Page images and extracted text
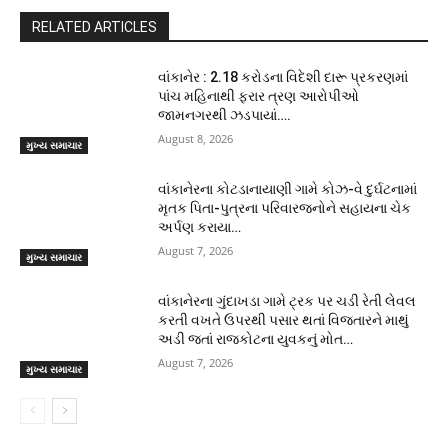
RELATED ARTICLES
વાંકાનેર : 2.18 કરોડના વિદેશી દારૂ પ્રકરણમાં
પાંચ મહિનાથી ફરાર ત્રણ આરોપીઓ
જામનગરથી ઝડપાયાં….
August 8, 2026
મુખ્ય સમાચાર
વાંકાનેરના કોટડાનાયાણી ગામે કોઝ-વે દુર્ઘટનામાં
મૃતક પિતા-પુત્રના પરિવારજનોને સહાયના ચેક
અર્પણ કરાયા…
August 7, 2026
મુખ્ય સમાચાર
વાંકાનેરના ગુંદાખડા ગામે ટ્રક પર ચડી રેતી લેવલ
કરતી વખતે ઉપરથી પસાર થતાં વિજતારને માથું
અડી જતાં રાજકોટના યુવકનું મોત…
August 7, 2026
મુખ્ય સમાચાર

• **WHAT TO WORK ON**: Please return the records above exactly as written, dropping every picture.

• **YOUR SOLUTION**:
RELATED ARTICLES
વાંકાનેર : 2.18 કરોડના વિદેશી દારૂ પ્રકરણમાં
પાંચ મહિનાથી ફરાર ત્રણ આરોપીઓ
જામનગરથી ઝડપાયાં….
August 8, 2026
મુખ્ય સમાચાર
વાંકાનેરના કોટડાનાયાણી ગામે કોઝ-વે દુર્ઘટનામાં
મૃતક પિતા-પુત્રના પરિવારજનોને સહાયના ચેક
અર્પણ કરાયા…
August 7, 2026
મુખ્ય સમાચાર
વાંકાનેરના ગુંદાખડા ગામે ટ્રક પર ચડી રેતી લેવલ
કરતી વખતે ઉપરથી પસાર થતાં વિજતારને માથું
અડી જતાં રાજકોટના યુવકનું મોત…
August 7, 2026
મુખ્ય સમાચાર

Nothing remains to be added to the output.